Amanda Piña’s work embodies the political and social power of movement grounded on indigenous forms of knowledge and worldmaking/maintaining. Piña is a multifaceted artist and curator working through choreographic and dance research, creating and curating artistic and educational frameworks, writing and editing publications around what she refers to as endangered movement practices. Her work is presented inside performing and visual arts contexts. Piña is Chilean-Mexican-Austrian and based in Vienna and Mexico City. Her work has been presented in institutions such as Tanzquartier Wien, Kunsthalle Wien and mumok Vienna, Fondation Cartier pour l’Art Contemporain (Paris), Kunstenfestivaldesarts Brussels, De Single Antwerp, Royal Festival Hall London, Museo Universitario del Chopo, Mexico, NAVE and Festival Santiago a Mil, Chile. From 2008 until 2022, she led and curated the gallery specialized in expanded choreography and performance nadaLokal in Vienna, Austria. Currently, she is working on the realization of the long-term project Endangered Human Movements, concerned with the re-appearance of ancestral forms of movements and cultural practices. Five volumes of research in the scope of this project have been already realized, which include performances, installations, videos, publications, curatorial frames (The School of the Jaguar and The School of Mountains and Water), workshops, and lectures. She is a research fellow at DAS THIRD, at the department of Theatre, Dance and Performance at Amsterdam University of the Arts. Currently, she is working on the creation of The School of Earth, a residency program in La Costa Chica de Guerrero, Mexico.
 Here, I refer to Mestiza in the sense of Gloria Anzaldúa’s definition of “The new mestiza”, as a new consciousness represented by a woman living in two cultures at the same time; this consciousness pre-supposes a decolonization of the self and of knowing. See Gloria Anzaldúa, Borderland/La Frontera: The New Mestiza (San Francisco: Aunt Lute Books, 1987).
 Here, I refer to Silvia Rivera Cusicanqui’s understanding of the Quechua concept Chi’ixi [in Spanish, cheje] as an alternative to mestizaje. See Silvia Rivera Cusicanqui, Un mundo ch’ixi es posible (Buenos Aires: Tinta Limón, 2018).
 "Curing is supporting us to be well, before we get sick or before the world gets sick; it is important to always be healing, to be offering, doing your dance, your rituals to strengthen us and to flourish." [Translated by the author]. Juan José Ramirez, conversation with the author, 12 June 2022.
 The notion of blooming together [florecer juntos] can be found today in orally transmitted indigenous knowledge from diverse origins in Mesoamerica.
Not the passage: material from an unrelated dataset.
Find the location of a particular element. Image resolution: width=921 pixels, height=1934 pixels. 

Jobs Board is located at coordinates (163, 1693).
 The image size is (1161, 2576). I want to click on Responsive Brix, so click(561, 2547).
This notion brings the accomplishment of our living process in relation to vegetal life.
 These two metaphors, strengthening and blooming, which I take here from the Mesoamerican context, since Wixarika people speak an Uto Aztec language, but both metaphors are shared by different peoples of Abya Yala [the American continent] are in relation to social practices or ritual acknowledgment.
 The mantainers [los mantenedores] are a set of relations with those sustaining our living processes. Water, mountains, the sea, rivers, maíz [corn], animals and plants, invisible entities are understood as mantainers.